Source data
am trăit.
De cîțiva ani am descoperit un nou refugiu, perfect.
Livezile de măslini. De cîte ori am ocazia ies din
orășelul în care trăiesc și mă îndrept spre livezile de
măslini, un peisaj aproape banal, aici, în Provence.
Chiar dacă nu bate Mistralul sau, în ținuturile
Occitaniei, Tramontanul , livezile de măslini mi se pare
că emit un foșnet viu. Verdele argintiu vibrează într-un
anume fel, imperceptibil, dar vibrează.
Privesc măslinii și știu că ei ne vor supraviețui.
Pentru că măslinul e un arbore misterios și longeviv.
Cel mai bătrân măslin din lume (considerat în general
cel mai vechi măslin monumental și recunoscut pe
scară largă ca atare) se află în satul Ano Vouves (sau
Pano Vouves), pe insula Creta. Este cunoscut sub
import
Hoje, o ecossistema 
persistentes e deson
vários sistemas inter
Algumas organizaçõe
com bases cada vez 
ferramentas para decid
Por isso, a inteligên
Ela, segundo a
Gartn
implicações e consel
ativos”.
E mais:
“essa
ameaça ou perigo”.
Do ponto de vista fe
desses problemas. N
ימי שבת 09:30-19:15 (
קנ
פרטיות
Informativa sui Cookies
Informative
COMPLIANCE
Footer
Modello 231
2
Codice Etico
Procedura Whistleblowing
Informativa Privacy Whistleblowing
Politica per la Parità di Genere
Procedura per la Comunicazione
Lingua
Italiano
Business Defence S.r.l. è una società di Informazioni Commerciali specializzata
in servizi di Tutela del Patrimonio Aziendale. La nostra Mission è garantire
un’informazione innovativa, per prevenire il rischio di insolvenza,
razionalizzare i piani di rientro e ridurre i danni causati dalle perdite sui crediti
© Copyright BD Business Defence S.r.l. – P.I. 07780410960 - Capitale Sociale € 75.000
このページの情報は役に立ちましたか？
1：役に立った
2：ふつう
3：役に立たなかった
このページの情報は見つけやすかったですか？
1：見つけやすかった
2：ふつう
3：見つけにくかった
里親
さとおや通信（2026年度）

--

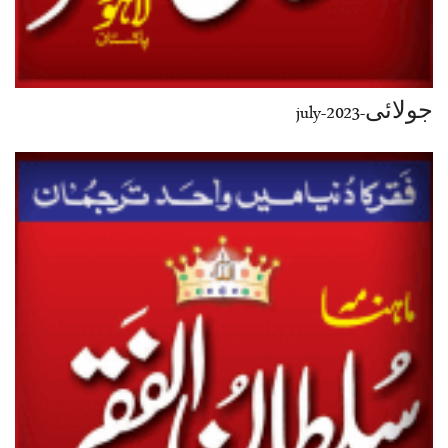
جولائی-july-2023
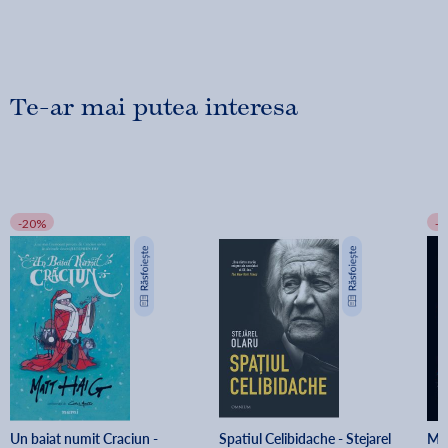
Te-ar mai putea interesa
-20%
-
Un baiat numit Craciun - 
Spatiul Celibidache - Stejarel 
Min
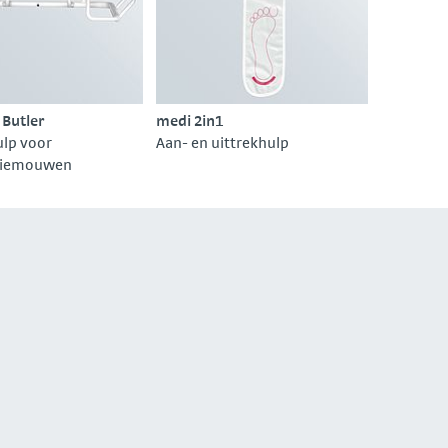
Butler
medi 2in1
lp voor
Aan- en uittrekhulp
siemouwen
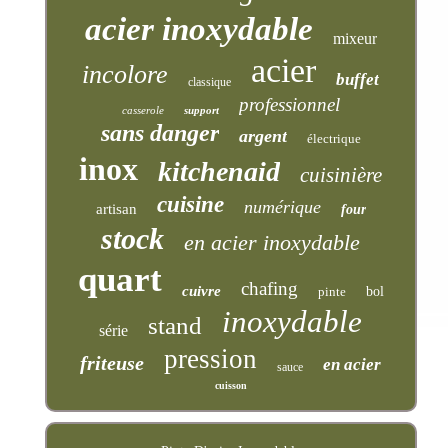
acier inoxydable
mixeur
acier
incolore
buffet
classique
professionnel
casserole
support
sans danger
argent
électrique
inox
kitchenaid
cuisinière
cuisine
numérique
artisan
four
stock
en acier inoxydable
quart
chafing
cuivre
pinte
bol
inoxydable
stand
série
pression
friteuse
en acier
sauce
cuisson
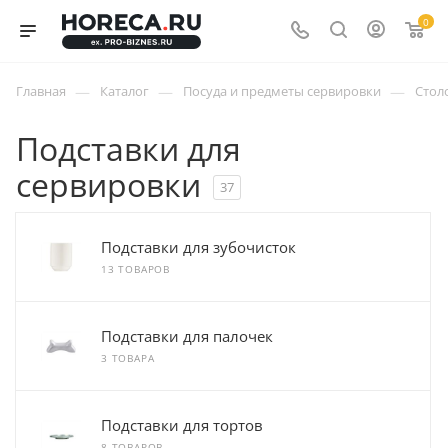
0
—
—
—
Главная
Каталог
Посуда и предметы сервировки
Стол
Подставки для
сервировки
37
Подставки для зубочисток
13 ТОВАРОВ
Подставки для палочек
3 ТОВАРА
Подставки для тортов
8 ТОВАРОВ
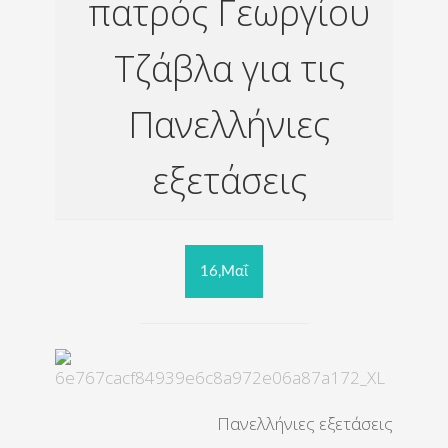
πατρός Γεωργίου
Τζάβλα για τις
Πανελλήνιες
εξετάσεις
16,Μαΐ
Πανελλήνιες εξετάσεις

WHAT IS REQUIRED: Take the lines above from the one containing "Codice Etico" down to the one containing "Business Defence S.r.l. è", and transcribe them exactly, both ends included.

WRITTEN SOLUTION:
Codice Etico
Procedura Whistleblowing
Informativa Privacy Whistleblowing
Politica per la Parità di Genere
Procedura per la Comunicazione
Lingua
Italiano
Business Defence S.r.l. è una società di Informazioni Commerciali specializzata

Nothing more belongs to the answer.